Web pages were adorned with animated backgrounds, cursor trails, and unique icons. Yes, some might argue that it could get overwhelming at times, but it was just this boundless creativity that made every browsing experience a delightfully unpredictable adventure.

Gifypet, a gif pet creation tool (??!!)

User-Centric Community

In those days, the internet was driven by its users. Their sites were designed to engage and entertain, not to bombard visitors with advertisements or collect data for profit. Online interactions were genuine, and social media platforms were still in their infancy, free from the burden of algorithms and targeted advertising.

The online community was a powerful force, shaping the internet’s evolution through collaborative efforts and shared feedback. User-generated content, such as forums, chat rooms, and guest books, encouraged open discussions and fostered a sense of belonging in the digital realm.

Blog by Bryce

Big corpo

As time passed, the internet underwent a transformation. The rise of social media giants and corporate interests gradually shifted the balance of power from users to profit-driven organizations. The personalized, colorful web pages became streamlined, conforming to modern design standards and sacrificing individuality for uniformity.

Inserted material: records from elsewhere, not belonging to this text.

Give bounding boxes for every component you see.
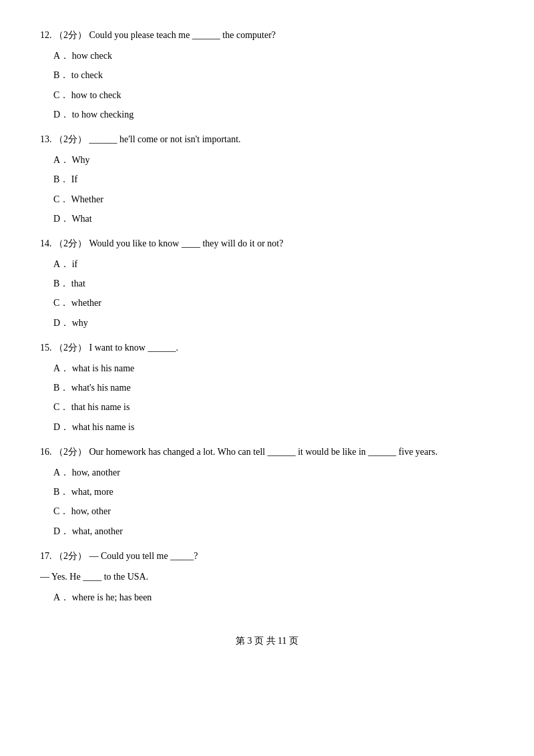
question-14-options: A． if B． that C． whether D． why <box>40 256 494 331</box>
option-14-b-label: B． <box>53 278 69 289</box>
option-16-b: B． what, more <box>53 484 494 500</box>
question-16-stem: 16. （2分） Our homework has changed a lot.… <box>40 443 494 460</box>
question-17-stem: 17. （2分） — Could you tell me _____? <box>40 548 494 564</box>
option-16-a: A． how, another <box>53 464 494 481</box>
option-12-b: B． to check <box>53 67 494 83</box>
question-16: 16. （2分） Our homework has changed a lot.… <box>40 443 494 540</box>
question-15-points: （2分） <box>54 343 87 353</box>
option-13-b-label: B． <box>53 174 69 184</box>
question-12-text: Could you please teach me ______ the com… <box>89 30 276 40</box>
question-12: 12. （2分） Could you please teach me _____… <box>40 27 494 123</box>
question-17-points: （2分） <box>54 551 87 561</box>
question-12-stem: 12. （2分） Could you please teach me _____… <box>40 27 494 43</box>
option-13-a: A． Why <box>53 152 494 168</box>
option-17-a: A． where is he; has been <box>53 589 494 606</box>
option-16-d-label: D． <box>53 526 69 536</box>
option-15-a-label: A． <box>53 363 69 373</box>
option-17-a-label: A． <box>53 592 69 602</box>
question-13-stem: 13. （2分） ______ he'll come or not isn't … <box>40 131 494 148</box>
option-16-d-text: what, another <box>72 526 123 536</box>
option-12-b-label: B． <box>53 70 69 80</box>
question-16-text: Our homework has changed a lot. Who can … <box>89 447 438 457</box>
option-12-c: C． how to check <box>53 87 494 104</box>
option-13-c: C． Whether <box>53 191 494 208</box>
option-12-d: D． to how checking <box>53 106 494 123</box>
question-13-number: 13. <box>40 134 52 144</box>
option-15-b: B． what's his name <box>53 379 494 396</box>
option-13-c-label: C． <box>53 194 69 204</box>
option-13-b: B． If <box>53 171 494 188</box>
question-14-stem: 14. （2分） Would you like to know ____ the… <box>40 235 494 252</box>
option-15-d-text: what his name is <box>72 422 135 432</box>
option-14-c-text: whether <box>71 298 101 308</box>
option-15-d-label: D． <box>53 422 69 432</box>
option-12-d-label: D． <box>53 110 69 120</box>
option-14-a-text: if <box>72 259 78 269</box>
question-12-options: A． how check B． to check C． how to check… <box>40 47 494 123</box>
option-16-c-text: how, other <box>71 506 111 516</box>
option-12-c-text: how to check <box>71 90 121 100</box>
question-13-text: ______ he'll come or not isn't important… <box>89 134 241 144</box>
question-14-points: （2分） <box>54 238 87 248</box>
option-15-a-text: what is his name <box>72 363 135 373</box>
option-14-d: D． why <box>53 315 494 331</box>
option-12-a-label: A． <box>53 51 69 61</box>
option-14-d-text: why <box>72 318 88 328</box>
question-15-stem: 15. （2分） I want to know ______. <box>40 339 494 356</box>
option-15-c-label: C． <box>53 402 69 412</box>
question-13: 13. （2分） ______ he'll come or not isn't … <box>40 131 494 227</box>
option-15-b-label: B． <box>53 383 69 393</box>
question-17-stem2: — Yes. He ____ to the USA. <box>40 568 494 585</box>
option-15-c: C． that his name is <box>53 399 494 415</box>
option-15-d: D． what his name is <box>53 419 494 435</box>
option-16-b-label: B． <box>53 487 69 497</box>
question-17-text2: — Yes. He ____ to the USA. <box>40 572 148 582</box>
option-16-a-text: how, another <box>72 467 120 478</box>
option-13-d-label: D． <box>53 214 69 224</box>
exam-content: 12. （2分） Could you please teach me _____… <box>40 27 494 606</box>
page-footer: 第 3 页 共 11 页 <box>40 632 494 649</box>
question-15: 15. （2分） I want to know ______. A． what … <box>40 339 494 435</box>
question-14-number: 14. <box>40 238 52 248</box>
option-16-a-label: A． <box>53 467 69 478</box>
question-16-points: （2分） <box>54 447 87 457</box>
question-14-text: Would you like to know ____ they will do… <box>89 238 284 248</box>
question-13-points: （2分） <box>54 134 87 144</box>
option-12-b-text: to check <box>71 70 103 80</box>
question-12-points: （2分） <box>54 30 87 40</box>
option-12-c-label: C． <box>53 90 69 100</box>
option-15-a: A． what is his name <box>53 360 494 377</box>
option-14-b-text: that <box>71 278 85 289</box>
question-15-number: 15. <box>40 343 52 353</box>
question-13-options: A． Why B． If C． Whether D． What <box>40 152 494 227</box>
option-13-d: D． What <box>53 210 494 227</box>
page-footer-text: 第 3 页 共 11 页 <box>236 636 298 646</box>
option-13-a-label: A． <box>53 155 69 165</box>
option-14-b: B． that <box>53 275 494 292</box>
option-16-c-label: C． <box>53 506 69 516</box>
option-12-d-text: to how checking <box>72 110 134 120</box>
option-14-d-label: D． <box>53 318 69 328</box>
question-17-number: 17. <box>40 551 52 561</box>
option-13-d-text: What <box>71 214 91 224</box>
question-17: 17. （2分） — Could you tell me _____? — Ye… <box>40 548 494 606</box>
question-17-options: A． where is he; has been <box>40 589 494 606</box>
option-14-a: A． if <box>53 256 494 272</box>
question-15-options: A． what is his name B． what's his name C… <box>40 360 494 435</box>
option-12-a: A． how check <box>53 47 494 64</box>
option-16-d: D． what, another <box>53 523 494 540</box>
option-14-c-label: C． <box>53 298 69 308</box>
option-15-b-text: what's his name <box>71 383 131 393</box>
option-14-a-label: A． <box>53 259 69 269</box>
option-16-b-text: what, more <box>71 487 113 497</box>
option-13-a-text: Why <box>71 155 89 165</box>
question-15-text: I want to know ______. <box>89 343 178 353</box>
question-16-options: A． how, another B． what, more C． how, ot… <box>40 464 494 540</box>
question-17-text: — Could you tell me _____? <box>89 551 198 561</box>
option-16-c: C． how, other <box>53 503 494 520</box>
option-17-a-text: where is he; has been <box>72 592 152 602</box>
option-14-c: C． whether <box>53 295 494 311</box>
option-12-a-text: how check <box>72 51 112 61</box>
question-14: 14. （2分） Would you like to know ____ the… <box>40 235 494 331</box>
question-12-number: 12. <box>40 30 52 40</box>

Online communities lost some of their authenticity, as algorithms began to dictate content and user engagement. The once user-centric internet was now influenced by commercial interests, and our online experiences were curated based on our data, making it harder to find the hidden gems we once stumbled upon.

I alwas catch myself rotating between the same few websites where all of them happen to be blank and soulless social media sites. Every profile looks the same and i hate it.

Can we get back?

Today, the internet may have evolved into a more streamlined and efficient entity, but the nostalgia for the old days persists. As we navigate the modern digital landscape, let us not forget the vibrant, user-driven internet of the past, and strive to preserve the spirit of creativity, personalization, and community in our online interactions. After all, the true beauty of the internet lies in the hands of its users – both then and now.

But not all hope is lost and there are some great gems hidden in the depth of the web, which we can enjoy and take an example from. We should let it inspire us to create new blogs and such sites by ourself to (maybe) revive this era of the internet.

I’ve recently stumbled upon Wiby, which is a search engine that only indexes Web1.0 sites. I’ve already spent hours surfing through those colorful pages.

There’s also a special webhoster called Neocities where users can create retro looking pages and host them for free. (Even you could create one as well!)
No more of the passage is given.